The disastrous stagflation that resulted in the 1970s saw Treasury move towards free market economics, with an emphasis on privatisation and market reform. In the 1980s and 1990s, academics were complaining that the public service had been captured by “economic rationalists”.
But there were changes still to come. In their book Shitstorm, Lenore Taylor and David Uren recount how at the end of the Howard years, senior Treasury figures secretly brainstormed a change in how the Australian government should deal with economic downturns. Rather than relying on monetary policy to keep the economy above water, it would immediately enact massive Keynesian stimulus.
When Labor took over in 2007 just before the Global Financial Crisis, this policy revolution had its moment to shine. Treasury’s revived interest in Keynesian activism lined up with the interventionist instincts of Kevin Rudd and Wayne Swan.
Yet the interests of the bureaucracy and the interests of their political masters don’t always line up so neatly.
David Kemp tells a dramatic story about Treasury’s opposition to the decision to devalue the Australian dollar by 17.5 per cent in 1976.
Malcolm Fraser requested Treasury write an economic statement in support of devaluation that he could read in Parliament. Yet the department sent back, churlishly, a bare, useless paragraph. As Kemp says, this was extraordinary. When asked to defend a policy it did not support, Treasury essentially went on strike.
So much for the Westminster ideal.
Still, such a public service strike could not happen today. One reason is introduction of New Public Management – the reorganisation of the public service since the 1980s to make it more efficient, more corporate, and more responsive to its political masters.
Another reason is Howard’s dramatic demonstration of political control in 1996.
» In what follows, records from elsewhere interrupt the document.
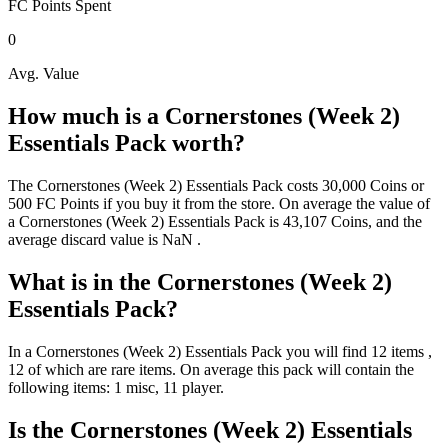
FC Points
Spent
0
Avg. Value
How much is a
Cornerstones (Week 2)
Essentials Pack
worth?
The
Cornerstones (Week 2) Essentials Pack
costs
30,000
Coins
or
500
FC Points
if you buy it from the store. On average the value of
a
Cornerstones (Week 2) Essentials Pack
is
43,107
Coins
, and the
average discard value is
NaN
.
What is in the
Cornerstones (Week 2)
Essentials Pack
?
In a
Cornerstones (Week 2) Essentials Pack
you will find
12
items
,
12 of which are rare items
. On average this pack will contain the
following items:
1 misc, 11 player
.
Is the
Cornerstones (Week 2) Essentials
The last reason is the rise of ministerial advisors. This dates back from the Whitlam years. Gough Whitlam wanted to avoid being controlled by conservative public sector mandarins, so he brought in his own people as an alternative source of advice.
Political advisors will be particularly important for the Coalition because new ministers – especially those without any previous experience – are vulnerable to capture by their departments.
Neil Brown’s book On the Other Hand ought to be compulsory reading for new Coalition ministers. Brown joined Malcolm Fraser’s ministry at the tail end of the government, and in his book he amusingly documents the experience of being a ministerial trainee up against the permanent, experienced public service.
Brown says the public service divides ministers into good and bad categories. The good ones act on behalf of their department, approve their proposals, and fight for their department to get more money at budget time.
The bad ones are those who believe they are there to control their department, to scrutinise and sometimes reject its policy recommendations, and to do their own reading and thinking.
As Brown wrote, “If a minister is regarded by the public service as bad, he might just be coming close to being what ministers should be.”
Tony Abbott will probably not renovate the upper stories of the public service as his mentor John Howard did. But the first few months of a new government are critical.
If ministers like Joe Hockey don’t push back against the institutional orthodoxies of the public service early on, they may find themselves unable to do so when it counts.